# technical help?



## carob

Hi everyone. 

I'm at 7th Grade Trinity level (not as good as loads of people here) and I keep having the same problem. Whenever I'm playing a piece, my left hand is always much louder than my right. it might be because I'm naturally left-handed, but it's becoming really really bad.  Also, I find trouble in playing very softly. Mainly because of above, but also because i try to press down as lightly as i can, and sometimes i end up not making the sound at all because i press too lightly, if that makes sense. I have trouble in lifts of the hand (esp. if it's a short lift and a note pretty much straight after as it ends up being accented).

Sorry, there are a ton of problems here. It's just when I get older and start practicing pieces like Chopin's nocturnes or piano concertos which require a lot of technical skill, I really don't want to massacre it.
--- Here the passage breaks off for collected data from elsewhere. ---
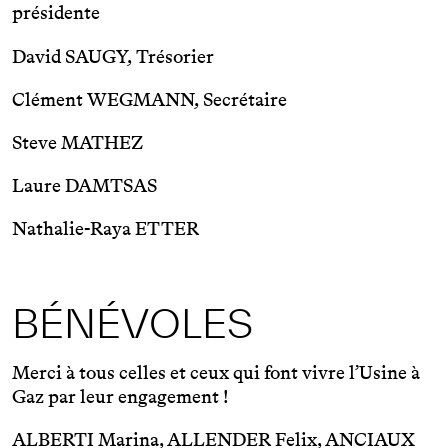
présidente
David SAUGY, Trésorier
Clément WEGMANN, Secrétaire
Steve MATHEZ
Laure DAMTSAS
Nathalie-Raya ETTER
BÉNÉVOLES
Merci à tous celles et ceux qui font vivre l’Usine à
Gaz par leur engagement !
ALBERTI Marina, ALLENDER Felix, ANCIAUX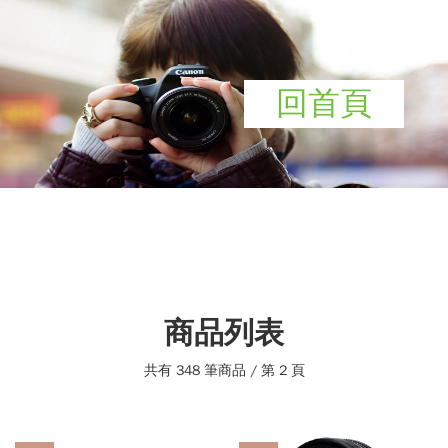
回首頁
商品列表
共有 348 筆商品 / 第 2 頁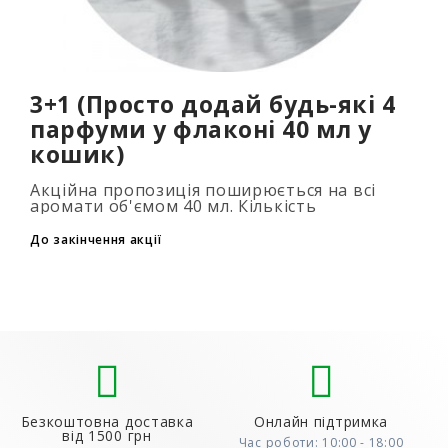
3+1 (Просто додай будь-які 4
парфуми у флаконі 40 мл у
кошик)
Акційна пропозиція поширюється на всі
аромати об'ємом 40 мл. Кількість
подарункових парфумів не обмежена (3+1,
6+2, 9+3) Для того, щоб скористатися акцією,
До закінчення акції
до..
Безкоштовна доставка
Онлайн підтримка
від 1500 грн
Час роботи: 10:00 - 18:00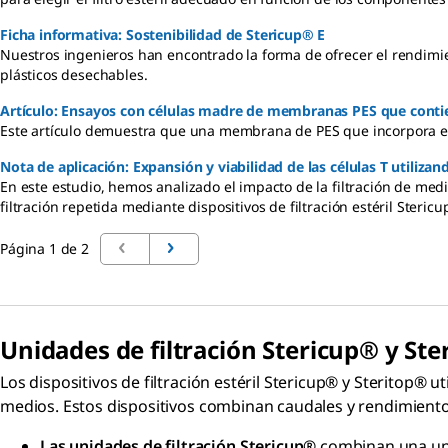
Ficha informativa: Sostenibilidad de Stericup® E
Nuestros ingenieros han encontrado la forma de ofrecer el rendimie
plásticos desechables.
Artículo: Ensayos con células madre de membranas PES que contien
Este artículo demuestra que una membrana de PES que incorpora el f
Nota de aplicación: Expansión y viabilidad de las células T utiliza
En este estudio, hemos analizado el impacto de la filtración de med
filtración repetida mediante dispositivos de filtración estéril Steric
Página 1 de 2
Unidades de filtración
Stericup®
y
Ste
Los dispositivos de filtración estéril Stericup® y Steritop® 
medios. Estos dispositivos combinan caudales y rendimiento 
Las unidades de filtración Stericup®
combinan una uni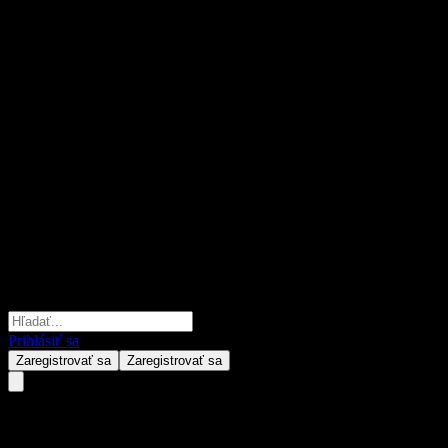
Prihlásiť sa
Zaregistrovať sa
Zaregistrovať sa
Techbase Industries Berhad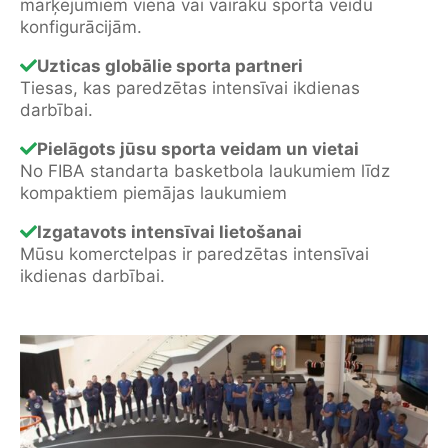
marķējumiem viena vai vairāku sporta veidu
konfigurācijām.
Uzticas globālie sporta partneri
Tiesas, kas paredzētas intensīvai ikdienas
darbībai.
Pielāgots jūsu sporta veidam un vietai
No FIBA standarta basketbola laukumiem līdz
kompaktiem piemājas laukumiem
Izgatavots intensīvai lietošanai
Mūsu komerctelpas ir paredzētas intensīvai
ikdienas darbībai.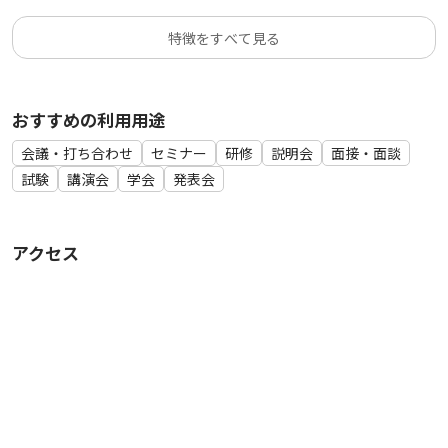
～～～～～～～
スクリーン×１、
特徴をすべて見る
ホワイトボード（幅180㎝）×１、
マーカーペン（黒・青・赤）/ イレーザー 一式、
マイクスピーカー×１、
おすすめの利用用途
有線マイク×１、
卓上マイクスタンド×１、
会議・打ち合わせ
セミナー
研修
説明会
面接・面談
PCスピーカー×１、
試験
講演会
学会
発表会
延長コード(最大5mまで)×１、
演台×１、
VGAケーブル×１、
アクセス
HDMI(typeA)⇔VGA変換ケーブル×１、
mac(USB Type-C / Thunderbolt3)⇔VGA変換ケーブル×１、
mac(Mini displayport / Thunderbolt2)⇔VGA変換ケーブル×
１、
オーディオケーブル（6.3mm⇔3.5mm)×１、
ハンガーラック(ハンガー付)×１、
消毒液スプレーボトル（次亜塩素酸水入り、手指用）、
アクリルパーテーション（横50cm×縦60cm）、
Advice and exercises would be greatly appreciated, but please don't recommend books as I live about 2 hours from anywhere I can buy music books. 

Thank you for reading.


----------



## JSK

Well, one thing that helps me with this voicing stuff is to decide what musical lines are the most important and concentrating mentally on these lines while playing. In your case, you should be thinking about the right hand melodies more. If you think too much about making the left hand quieter, you might end up sacrificing the right hand as well because you won't be focusing on it. I hope this makes sense. If it does, I hope it helps you. Best of luck!


----------



## carob

Thanks for the advice!


----------



## Rasa

Sing the important lines along.


----------